Ueber diesen Gedanken schüttelte die puritanische Tante den Kopf.

»Unvorbereitet vor seinen Schöpfer zu treten, ist etwas Furchtbares,« mahnte sie.

»Die Einsamkeit des Todes macht ihn so schrecklich,« entgegnete Mrs. Belmont. »Wenn wir und die, die wir lieben, gleichzeitig hinübergingen, würde es nicht mehr für uns bedeuten, als ein Umzug aus einem Hause in ein andres.«

»Sollte das Schlimmste zum Schlimmen kommen, so werden wir nicht allein sein,« antwortete ihr Mann. »Wir werden alle zusammen durchs finstere Thal gehen und Brown, Headingly und Stuart uns erwartend auf der andern Seite finden.«

Der Franzose zuckte die Achseln. Wenn er auch nicht an das Leben nach dem Tode glaubte, so beneidete er doch die beiden Katholiken um die ruhige Art, wie sie alles als feststehend ansahen, und er lachte leise vor sich hin, als ihm der Gedanke kam, was seine Freunde im Café Cubat wohl bei der Nachricht sagen würden, daß er sein Leben für den christlichen Glauben hingegeben habe. Manchmal belustigte ihn seine Lage, und manchmal machte sie ihn rasend, und er ritt, bald in lautes Lachen, bald in Wut ausbrechend, weiter und hätschelte seine verwundete Hand die ganze Zeit, wie eine Mutter ihren kranken Säugling.

Seit einiger Zeit war in der harten, steinigen Wüste ein langer, schmaler gelber Streifen sichtbar, der sich, so weit das Auge reichte, von Norden nach Süden erstreckte.

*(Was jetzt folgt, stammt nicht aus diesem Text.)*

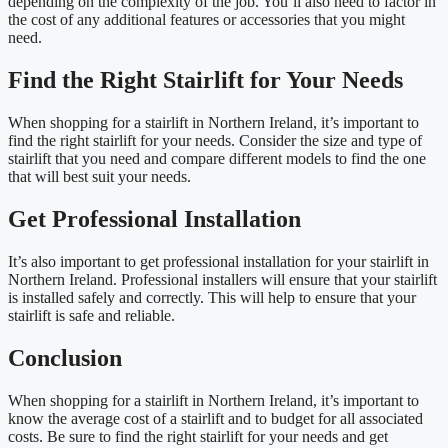
depending on the complexity of the job. You’ll also need to factor in
the cost of any additional features or accessories that you might
need.
Find the Right Stairlift for Your Needs
When shopping for a stairlift in Northern Ireland, it’s important to
find the right stairlift for your needs. Consider the size and type of
stairlift that you need and compare different models to find the one
that will best suit your needs.
Get Professional Installation
It’s also important to get professional installation for your stairlift in
Northern Ireland. Professional installers will ensure that your stairlift
is installed safely and correctly. This will help to ensure that your
stairlift is safe and reliable.
Conclusion
When shopping for a stairlift in Northern Ireland, it’s important to
know the average cost of a stairlift and to budget for all associated
costs. Be sure to find the right stairlift for your needs and get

Es war ein Band von Sand, nicht breiter als einige hundert Schritt, und am höchsten Punkte etwa zehn Fuß hoch, allein die Gefangenen waren sehr erstaunt, als sie bemerkten, daß sich die Araber mit dem Ausdruck der größten Besorgnis darauf aufmerksam machten. Als sie den Rand des Streifens erreicht hatten, machten sie Halt, wie am Ufer eines undurchfurtbaren Flusses. Der Streifen bestand aus sehr leichtem, staubartigem Sand, der beim leisesten Windhauch in der Luft tanzte, wie ein Mückenschwarm. Der Emir Abderrahman versuchte, sein Kamel zu zwingen, hineinzutreten, allein nach ein paar Schritten blieb das Tier, vor Angst an allen Gliedern zitternd, stehen, worauf die beiden Führer kurze Zeit miteinander berieten. Dann wandte sich die Karawane nach Norden und zog in dieser Richtung weiter, so daß der Streifen zu ihrer Linken blieb.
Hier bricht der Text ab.